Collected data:
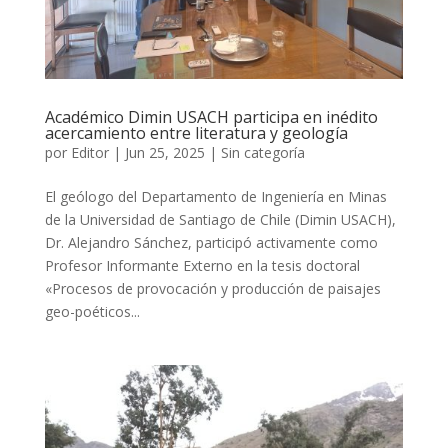
Académico Dimin USACH participa en inédito
acercamiento entre literatura y geología
por
Editor
|
Jun 25, 2025
|
Sin categoría
El geólogo del Departamento de Ingeniería en Minas
de la Universidad de Santiago de Chile (Dimin USACH),
Dr. Alejandro Sánchez, participó activamente como
Profesor Informante Externo en la tesis doctoral
«Procesos de provocación y producción de paisajes
geo-poéticos...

What is expected:
As you read the records above, find each line that contains "USACH" and copy it.

Finished exercise:
Académico Dimin USACH participa en inédito
de la Universidad de Santiago de Chile (Dimin USACH),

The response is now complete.